If today’s proposal provides a sense of déjà vu, perhaps it is because many of the requirements are substantially similar to the February 2022 proposal from the Division of Investment Management.[2] I am perplexed as to why this proposal does not appear to react to the public comments received on the 2022 proposal. While the proposal being considered today concerns different entities – though some broker-dealers may be dually-registered as investment advisers – these proposals are substantially similar with respect to the reporting requirements and customer disclosures. Today’s proposal should have taken the prior comments into account and I’m glad the staff did. However, the Commission should have considered re-proposing the Investment Management rule in response to those comments.

In addition, today we are considering two other proposals that overlap with this proposal: amendments to Regulation SCI and Regulation S-P.[3] As amended, Regulation SCI and Regulation S-P would require policies and procedures to address certain types of cybersecurity risks. For example, Regulation SCI would require immediate written or telephonic notice and subsequent reporting to the Commission on Form SCI for “significant cybersecurity incidents” as would proposed Rule 10. Regulation SCI and Regulation S-P would similarly require notifications sent to customers and others about cybersecurity incidents.
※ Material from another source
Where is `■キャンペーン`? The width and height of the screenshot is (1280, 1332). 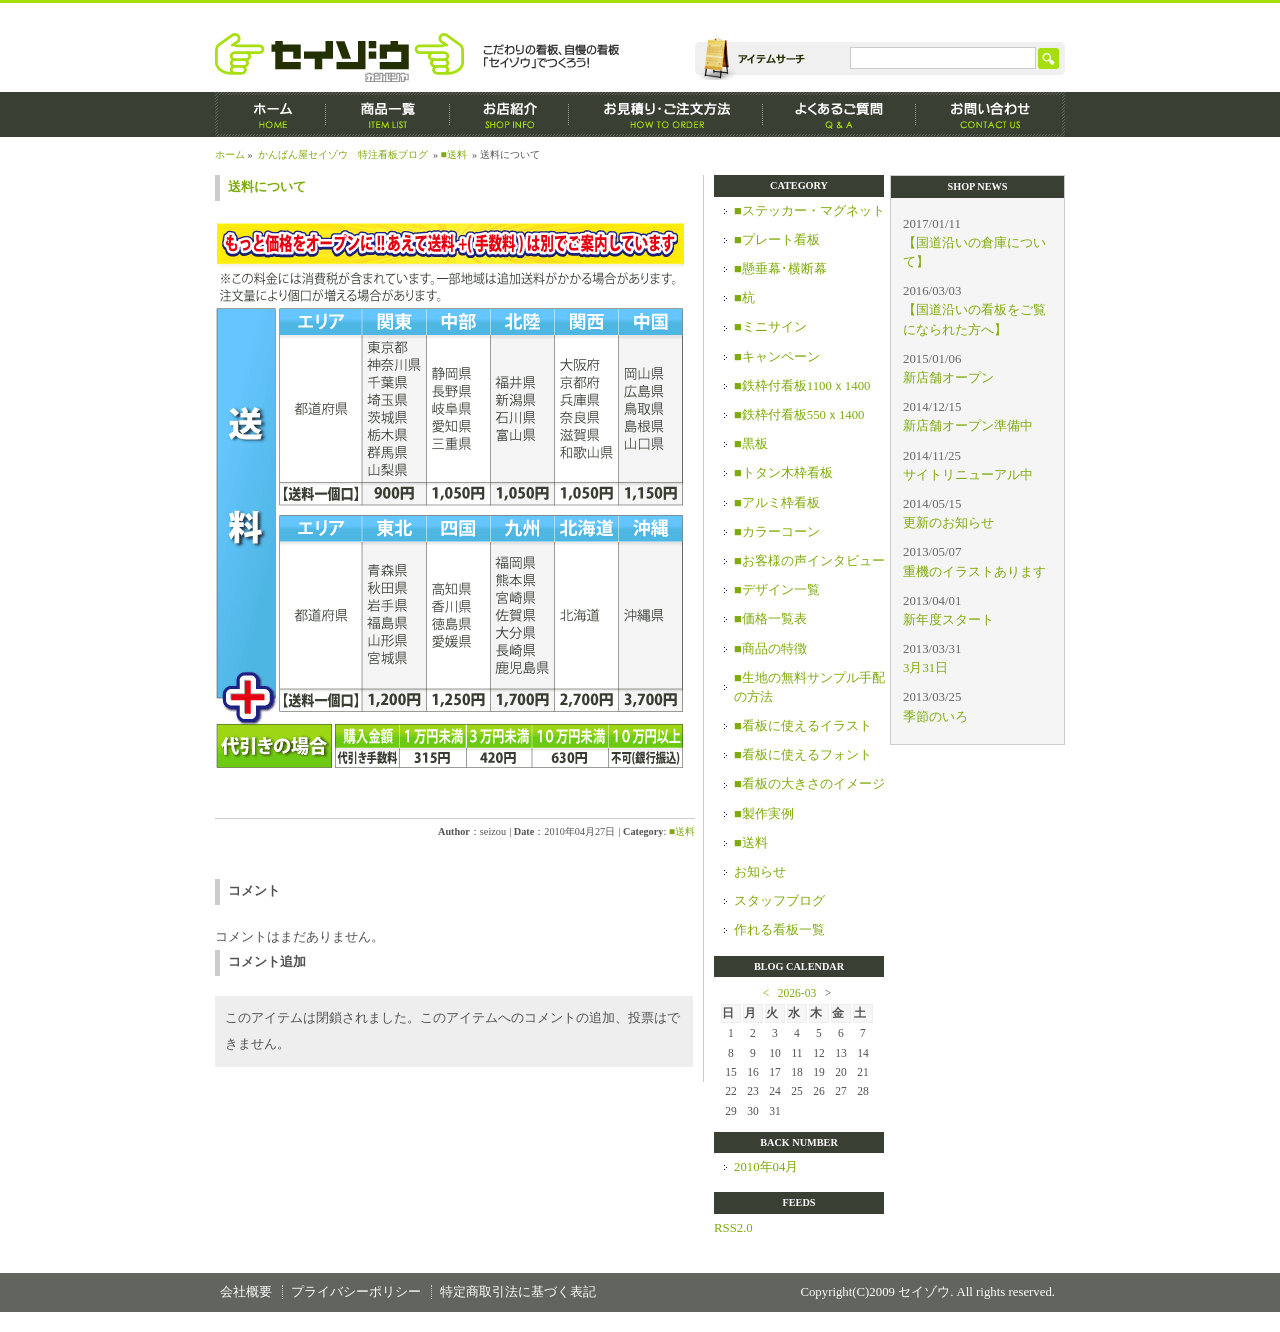
■キャンペーン is located at coordinates (777, 357).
Make no mistake about it: cybersecurity is an incredibly important topic and the potential for harm to market participants and investors is significant, and to the markets and economy as a whole. It is crucial that there is a clear regulatory framework to address cybersecurity. The Commission’s “spaghetti on the wall” approach with these overlapping and potentially inconsistent regulatory regimes can create confusion and conflicts, and could even weaken cybersecurity protections. While the proposals acknowledge the possibility of potential overlap, they fail to address those concerns and simply ask commenters to specifically identify areas of duplication and costs. A preferable approach would have been to propose a set of coordinated rules and to consider those costs and benefits both individually and as a package.

For the foregoing reasons, I cannot support today’s proposal. I thank the Divisions of Trading and Markets and Economic and Risk Analysis, as well as the Office of the General Counsel, for their efforts.


[2] Cybersecurity Risk Management for Investment Advisers, Registered Investment Companies, and Business Development Companies, Securities Act Release No. 11028 (Feb. 9, 2022), [87 FR 13524 (Mar. 9, 2022)], available at https://www.sec.gov/rules/proposed/2022/33-11028.pdf. The proposal would require investment advisers, registered investment advisers, and business development companies to implement a cybersecurity risk program. In connection with today’s proposals, the Commission is re-opening the comment period for that proposal.

[3] Regulation Systems Compliance and Integrity, Exchange Act Release No. 97143 (Mar. 15, 2023); Regulation S‑P: Privacy of Consumer Financial Information and Safeguarding Customer, Exchange Act Release No. 97141 (Mar. 15, 2023).